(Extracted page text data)
+ + + + +

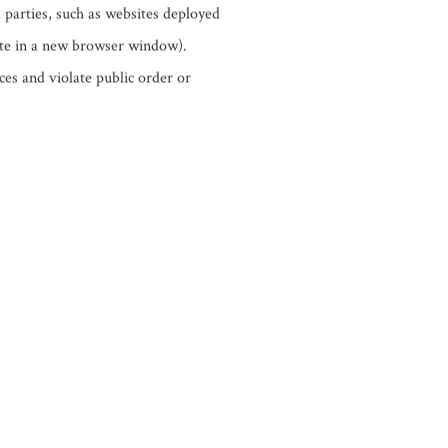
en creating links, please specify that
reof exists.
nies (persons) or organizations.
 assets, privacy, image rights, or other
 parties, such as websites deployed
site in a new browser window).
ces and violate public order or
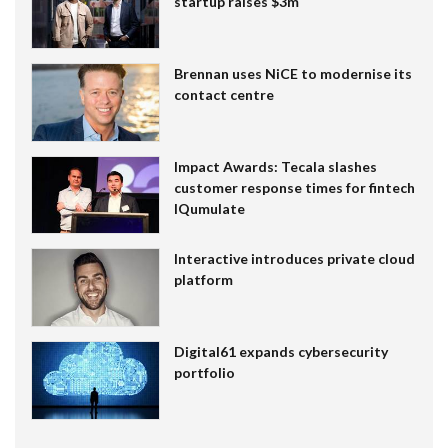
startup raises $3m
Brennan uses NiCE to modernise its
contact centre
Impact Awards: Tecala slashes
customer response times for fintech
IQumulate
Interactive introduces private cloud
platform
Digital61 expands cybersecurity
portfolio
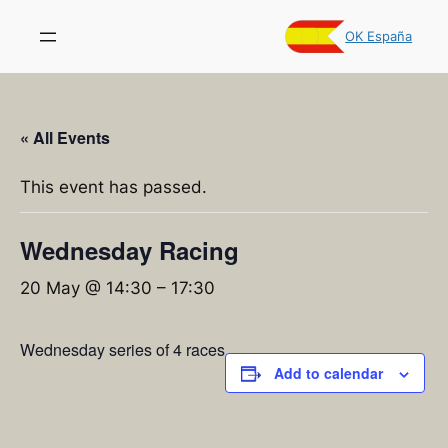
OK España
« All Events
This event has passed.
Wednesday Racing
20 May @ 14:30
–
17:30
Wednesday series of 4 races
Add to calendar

+ + + + +

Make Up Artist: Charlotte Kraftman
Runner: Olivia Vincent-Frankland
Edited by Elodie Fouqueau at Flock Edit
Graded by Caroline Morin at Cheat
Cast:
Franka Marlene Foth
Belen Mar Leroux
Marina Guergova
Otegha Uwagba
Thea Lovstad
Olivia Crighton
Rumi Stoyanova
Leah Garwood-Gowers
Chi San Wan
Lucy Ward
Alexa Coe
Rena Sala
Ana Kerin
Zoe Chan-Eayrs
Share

+ + + + +

_What the task requires_
Reproduce exactly the lines of the data above that run from the line with "Impact Awards: Tecala slashes" down to the line with "Add to calendar", both ends included. Pictures do not belong in the copy.

_Written response_
Impact Awards: Tecala slashes
customer response times for fintech
IQumulate
Interactive introduces private cloud
platform
Digital61 expands cybersecurity
portfolio
OK España
« All Events
This event has passed.
Wednesday Racing
20 May @ 14:30
–
17:30
Wednesday series of 4 races
Add to calendar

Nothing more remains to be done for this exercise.